Una calligrafia infantile. Tante idee, tante ingenuità, tanti pensieri. Cancellati e modificati. Ma soprattutto tanti valori ed un alto senso di giustizia. Questo emerge dal tema di quinta elementare (una brutta copia) di Nino Agostino, l’agente di polizia trucidato il 5 agosto 1989 a Palermo, a soli ventotto anni, assieme alla sposina Ida Castelluccio. Un tema che i familiari hanno ritrovato casualmente nei giorni scorsi e pubblicato su fb. Appunti presi con una biro blu su un foglio di carta protocollo a righe utilizzato per i compiti in classe, che bisogna leggere.
È il 1971. Nino ha dieci anni, eppure parla con disagio dell’”ultimo decennio”, quasi con sofferenza, malgrado l’età. Lui quel decennio lo ha vissuto giocando, ma nella sua ingenuità riesce a vedere quello che molti “grandi” non vedono: un’Italia e un mondo che stanno cambiando, un’Italia e un mondo in cui “le manifestazioni di violenza sono arrivate a un livello impressionante”: da un lato, come scrive lui stesso,“la criminalità e la violenza politica estremistica sono andate man mano aumentando ”, dall’altro un’opinione pubblica “quasi indifferente” malgrado le notizie date ogni giorno dai giornali, che evidentemente Nino interiorizza. Ecco allora l’uso di termini come “violenza”, “criminalità”, “morti ammazzati”, “lupara bianca”, “scomparse di persone”. Una fotografia della società di quegli anni che mostra i primi segni della patologia, ma che in futuro sarebbe diventata anche peggio.

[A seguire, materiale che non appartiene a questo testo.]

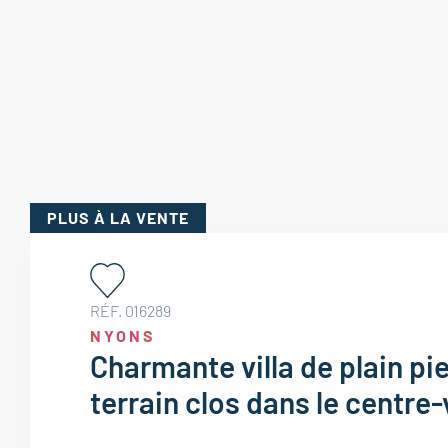
PLUS
À LA VENTE
RÉF. 016289
NYONS
Charmante villa de plain pie
terrain clos dans le centre-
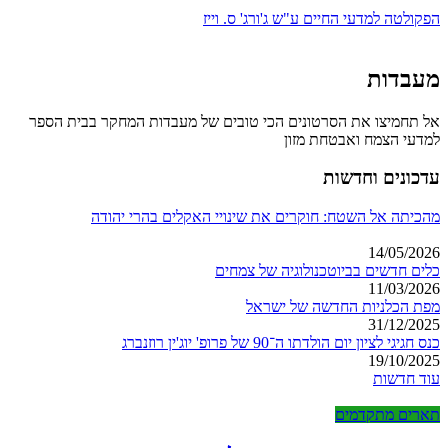
הפקולטה למדעי החיים ע"ש ג'ורג' ס. וייז
מעבדות
אל תחמיצו את הסרטונים הכי טובים של מעבדות המחקר בבית הספר
למדעי הצמח ואבטחת מזון
עדכונים וחדשות
מהכיתה אל השטח: חוקרים את שינויי האקלים בהרי יהודה
14/05/2026
כלים חדשים בביוטכנולוגיה של צמחים
11/03/2026
מפת הכלניות החדשה של ישראל
31/12/2025
כנס חגיגי לציון יום הולדתו ה־90 של פרופ' יוג'ין רוזנברג
19/10/2025
עוד חדשות
תארים מתקדמים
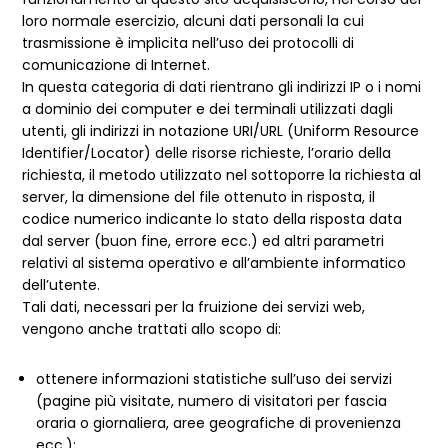
loro normale esercizio, alcuni dati personali la cui
trasmissione è implicita nell’uso dei protocolli di
comunicazione di Internet.
In questa categoria di dati rientrano gli indirizzi IP o i nomi
a dominio dei computer e dei terminali utilizzati dagli
utenti, gli indirizzi in notazione URI/URL (Uniform Resource
Identifier/Locator) delle risorse richieste, l’orario della
richiesta, il metodo utilizzato nel sottoporre la richiesta al
server, la dimensione del file ottenuto in risposta, il
codice numerico indicante lo stato della risposta data
dal server (buon fine, errore ecc.) ed altri parametri
relativi al sistema operativo e all’ambiente informatico
dell’utente.
Tali dati, necessari per la fruizione dei servizi web,
vengono anche trattati allo scopo di:
ottenere informazioni statistiche sull’uso dei servizi
(pagine più visitate, numero di visitatori per fascia
oraria o giornaliera, aree geografiche di provenienza
ecc.);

Quella descritta da Nino non è la criminalità che in quel caldissimo giorno di agosto dell’89 avrebbe falciato lui, la moglie e il bimbo che lei portava in grembo da un mese: secondo quanto emerge dalle indagini, il poliziotto stava indagando sugli autori del fallito attentato a Giovanni Falcone all’Addaura. Il magistrato antimafia doveva morire tre anni prima di Capaci: per questo assassinio da commettere attraverso cinquantotto candelotti di dinamite nascosti in un borsone fra gli scogli della villa al mare di Falcone, ci sarebbe stata una mobilitazione in grande stile, compresi certi apparati dello Stato – servizi segreti deviati – che Nino Agostino (componente della scorta del magistrato) conosceva bene, e che il padre Vincenzo ha dichiarato di riconoscere in Giovanni Aiello, alias Faccia da mostro, l’ex poliziotto morto alcuni mesi fa, accusato di essere un agente dei servizi segreti coinvolto in diversi omicidi eccellenti.
No, quello che Nino descrive con candore nel tema non è lo schifo che avremmo visto nei decenni successivi, ma basta proseguire nella lettura per capire cosa ha capito questo bambino fin da allora. Ci sono frasi da brividi come queste: “Il potere occulto della mafia che ha diramazioni tali da far tremare le fondamenta di un grattacielo”, o il “potere occulto della criminalità spicciola all’appoggio politico al parlamento”. Poche righe per comprendere davvero il motivo per il quale, molti anni dopo, Nino Agostino si sarebbe arruolato in Polizia.
E badate: siamo ancora nel ’71, quando pochissime istituzioni – tranne la commissione parlamentare antimafia, il partito comunista e il quotidiano “L’Ora” di Palermo – parlano delle collusioni fra mafia e politica. Magari il tema sarà frutto di certi discorsi sentiti in famiglia (pensiamo noi), ma è stupefacente vedere come Nino abbia introiettato certi concetti e li abbia fatti propri.
Ma non è tutto. Il bambino va oltre. E trova la causa dei mali che affliggono la società nel “denaro come (valore) assoluto”, denaro come “segno di distinzione sociale e di emancipazione”, poiché “oggi molti uomini, spesso giovani, si trovano in una crisi interiore profonda perché hanno posto come assoluto nella loro vita il denaro”. Ma alla fine trova la sintesi nella speranza: “Esiste una parte di società che rifiuta la criminalità e propone ideali di giustizia e di libertà, un modo di vivere cristiano, un modo che” attraverso “la parola di Cristo” diventi “esempio e modello per gli altri”.